2. What city are you looking to live in?

3. You plan to pay 20% of the price of your home as a down payment and finance the rest of the cost. How much will you finance?

4. Now assuming that a bank offers you a 30-year loan at 5.3% compounded monthly to pay the balance of your loan, what monthly payments would you have in order to own the house after 30 years? (Show what you put into your calculator)

5. After paying on the loan for 10 years, you decide to refinance. How much do you still owe after 10 years? (Show what you input into your calculator)

6. After refinancing, what will be your new monthly payments if you have a new 20-year mortgage at 3.6% compounded monthly? (Show what you input into your calculator)

CAR

7. Print off and attach the full-page details of the car that you picked out (used or new).

8. Assuming that the dealership offers you 3-year loan at 4.7% compounded monthly, what payments would you have to make to own the car after 3 years? (Show what you put into your calculator)

OTHER EXPENSES

9. Since you are already trying to set aside $600 every month for retirement, how much money will you have in 20 years if you found a savings annuity that will offer 3.1% compounded monthly? (Show what you put into your calculator)

10. After 20 years of paying $600 a month, you decided to roll-over the amount into a new retirement account. You will pay $1000 a month into this new account which pays 7% interest compounded monthly. How much in total will you have after another 20 years? (Show what you put into your calculator)

11. Also, after graduating WT, you find that you have an outstanding loan of $25,000 to pay back to the school. Since you are ready to get rid of your debt as soon as possible, you decide to pay it off in 7 years. If the loan is compounded monthly at 6.8%, what payments will you need to make? (Show what you put into your calculator)

12. After graduation, you also have a $5000 credit card balance. You decide to stop making purchases on the card and start paying $200 a month to get it paid off. How long will it take you to pay off the card if it has a 15% interest rate compounded monthly? (Show what you put into your calculator)

JOB

13. Search online for a job that you would like to have right after college. Make sure it is in the city you plan on living in. Find the starting salary or the median salary for the job. Print off and attach the full- page details for your job.

14. Looking at the first 10 years after college, what are your monthly expenses? What are your yearly expenses? Sum together the results from #4, 8, & 11 along with your $600 for retirement, $200 credit card balance, and $1500 each month for general expenses.
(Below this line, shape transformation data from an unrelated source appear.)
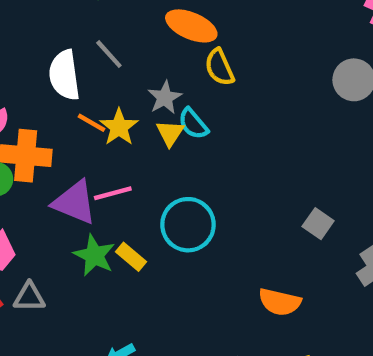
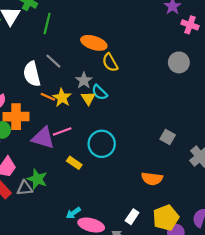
green star: (94, 255) -> (37, 179), moved

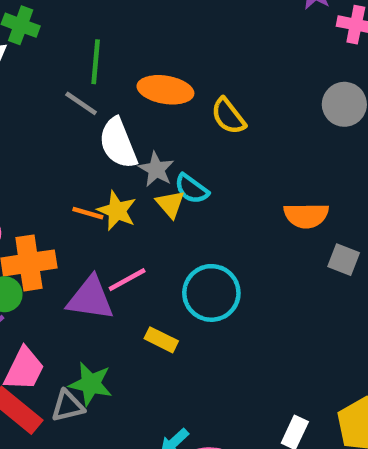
green line: (47, 24) -> (96, 62), moved
gray line: (53, 61) -> (81, 103), moved
yellow semicircle: (110, 62) -> (228, 116), moved
white semicircle: (32, 74) -> (118, 143), moved
orange semicircle: (152, 179) -> (306, 215), moved

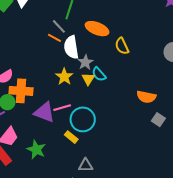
orange line: (88, 213) -> (54, 38), moved
cyan circle: (211, 293) -> (83, 119), moved
gray triangle: (68, 406) -> (86, 165), moved

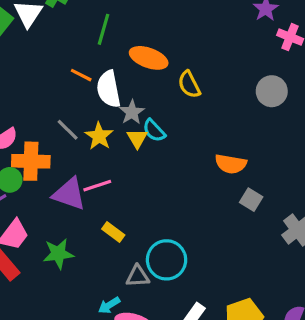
gray line: (59, 26) -> (68, 130), moved
cyan circle: (83, 119) -> (167, 260), moved
green star: (36, 150) -> (58, 254), turned -30

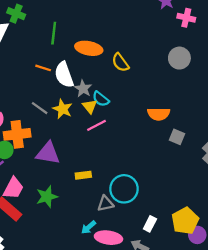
pink line: (97, 186) -> (97, 125), moved
yellow rectangle: (113, 232) -> (83, 175), turned -35

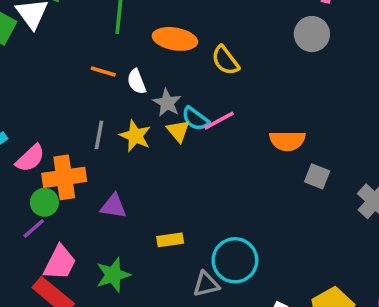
gray circle: (179, 58) -> (312, 34), moved
white semicircle: (64, 75) -> (137, 82), size x0.6
gray line: (40, 108) -> (99, 135), turned 66
pink line: (97, 125) -> (219, 121), moved
purple triangle: (48, 153) -> (113, 206), size x0.7

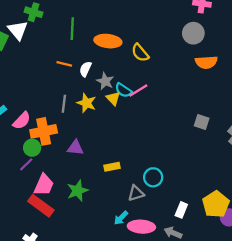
white semicircle: (137, 82) -> (85, 69), turned 49
orange semicircle: (287, 141) -> (206, 62), moved
cyan circle: (235, 260) -> (153, 177), size x0.7

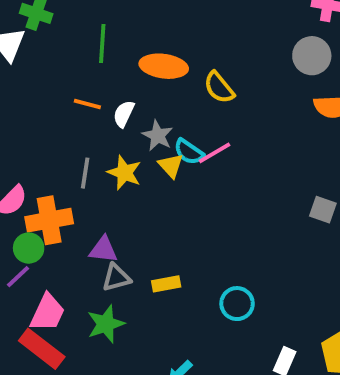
gray triangle: (136, 193) -> (116, 278), moved

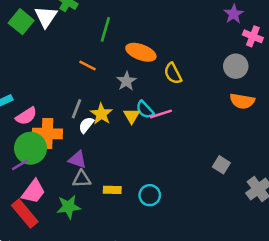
white semicircle: (124, 114) -> (86, 125), moved
gray star: (158, 136) -> (126, 81), moved
green circle: (29, 248) -> (30, 148), size x1.6
cyan circle: (237, 304) -> (150, 195), moved

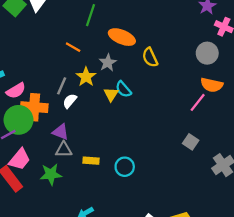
yellow star: (101, 114) -> (86, 77), moved
pink line: (161, 114) -> (198, 102), moved, turned -36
15. Use the following chart to estimate the tax bracket for your chosen job. Then use the appropriate percentages to figure out your actual take-home-pay after taxes.

Table 1. 2016 Taxable Income Brackets and Rates (Estimate)

Rate

Single Filers

Married Joint Filers

Head of Household Filers

10%

$0 to $9,275

$0 to $18,550

$0 to $13,250

15%

$9,275 to $37,650

$18,550 to $75,300

$13,250 to $50,400

25%

$37,650 to $91,150

$75,300 to $151,900

$50,400 to $130,150

28%

$91,150 to $190,150

$151,900 to $231,450

$130,150 to $210,800

33%

$190,150 to $413,350

$231,450 to $413,350

$210,800 to $413,350

35%

$413,350 to $415,050

$413,350 to $466,950

$413,350 to $441,000

39.6%

$415,050+

$466,950+

$441,000+

16. Will the take-home salary of your chosen job support your expenses right out of college? Do you need to decrease your monthly expenditures or are you well within your budget?

17. The goal of this project is for you to "see" into the future and to hopefully prevent enormous amounts of debt right out of college. Remember that this is just a brief overview of a few expenditures - there are still vacations, family, insurance needs, significant others...that are not included here. Can you think of anything else that you would like to add?

Format your assignment according to the following formatting requirements:

1. The answer should be typed, double spaced, using Times New Roman font (size 12), with one-inch margins on all sides.

2. The response also include a cover page containing the title of the assignment, the student's name, the course title, and the date. The cover page is not included in the required page length.

3. Also Include a reference page. The Citations and references should follow APA format. The reference page is not included in the required page length.